Mr. Justice said City Hall's cedar trees are part of a wave of Lawson cypress cedars exported from their native terrain of southern Oregon and northern California up and down the coast in the 1930s, '40s, and '50s. Vancouver, Victoria and Seattle particularly embraced the tree as decorative greenery during the postwar housing boom.

They were planted all over Vancouver, sometimes as hedges around places like Mountain View Cemetery, sometimes on city boulevards, sometimes as grand trees on Shaughnessy estates.

"They were the foundation plants," said Mr. Justice.

But it turned out the cedars were susceptible to a soil-borne mould that is easily transmitted from place to place by dirty shoes.

"It's slowly been making its way around," Mr. Justice said.

For many years, he's been warning anyone who will listen about the problem. "I've been a voice in the wilderness talking about this," said Mr. Justice, who wrote an article called The Untimely Demise of the Lawson Cypress for Pacific Horticulture magazine in 2002.

There aren't many cures for the root rot that infects these cedars, although avoiding over-watering, foot traffic, or fertilizer can "delay the inevitable." Newly planted trees can be protected by grafting the tree onto a different root base.

Mr.

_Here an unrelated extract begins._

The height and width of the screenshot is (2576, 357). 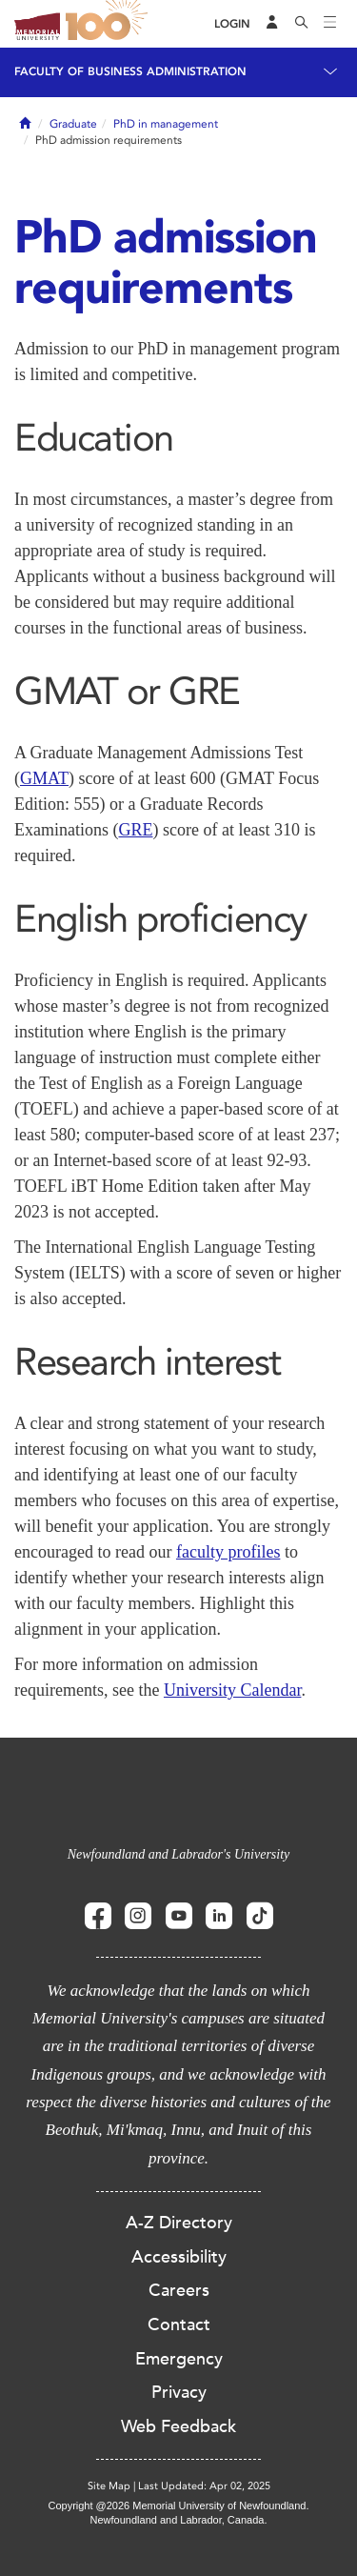 What do you see at coordinates (204, 2486) in the screenshot?
I see `Last Updated: Apr 02, 2025` at bounding box center [204, 2486].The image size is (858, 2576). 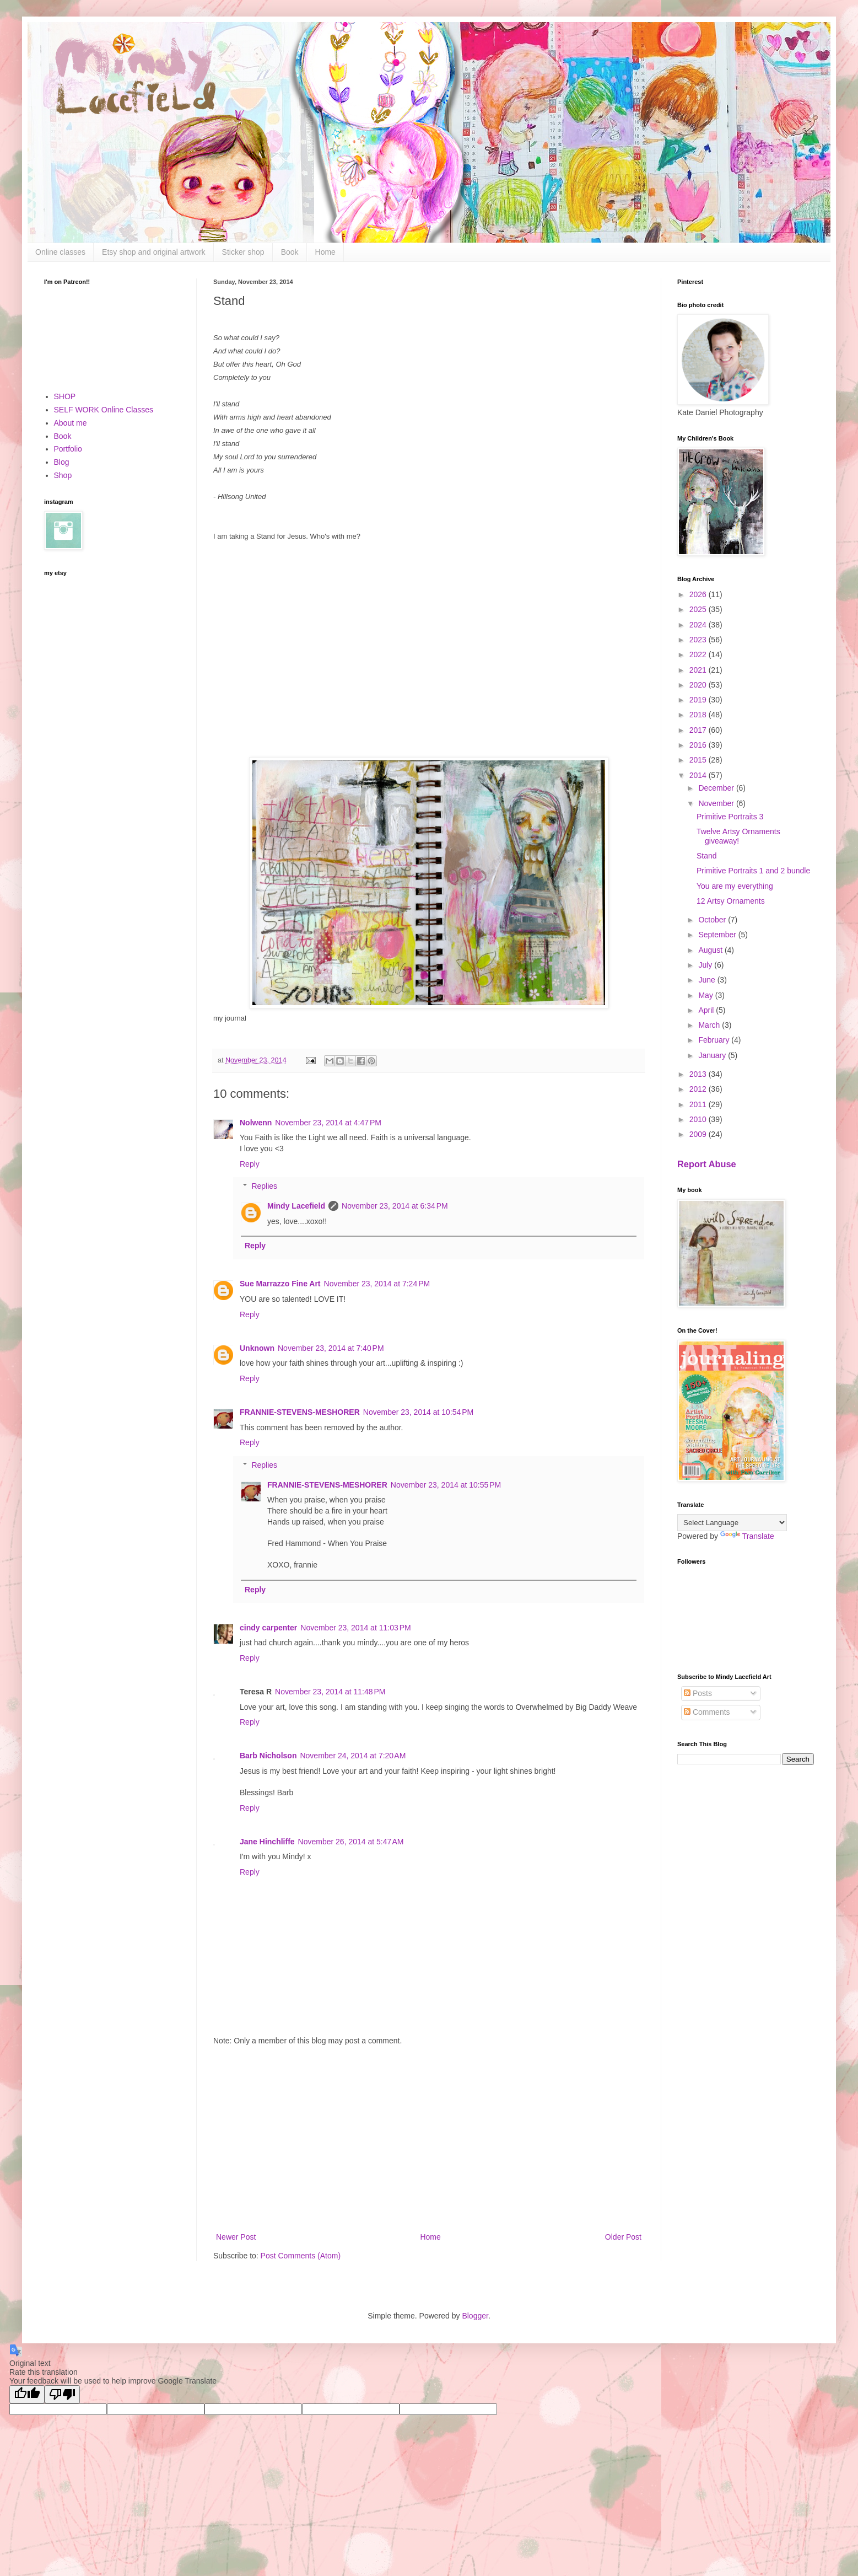 I want to click on 2025, so click(x=699, y=609).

Justice said the Lawson cedar problem is unique among the city's older trees. For the rest, "there's very little that goes wrong with stuff here."

The park board does take down about 1,500 dead, dying or hazardous trees a year, though the removals are not connected to the age of the tree.

The city experienced a rash of falling trees and branches this summer, including a maple at the Victory Square park that crashed onto a car and trapped a couple of people for a while.

In the meantime, the city's fallen soldier will be replaced with a blue Sequoiadendron tree.

"That's not a bad substitution," said Mr. Justice. "They'll just have to careful not to set it too close to the wall."

As for the remaining cedar, it's likely just a matter of time before it goes.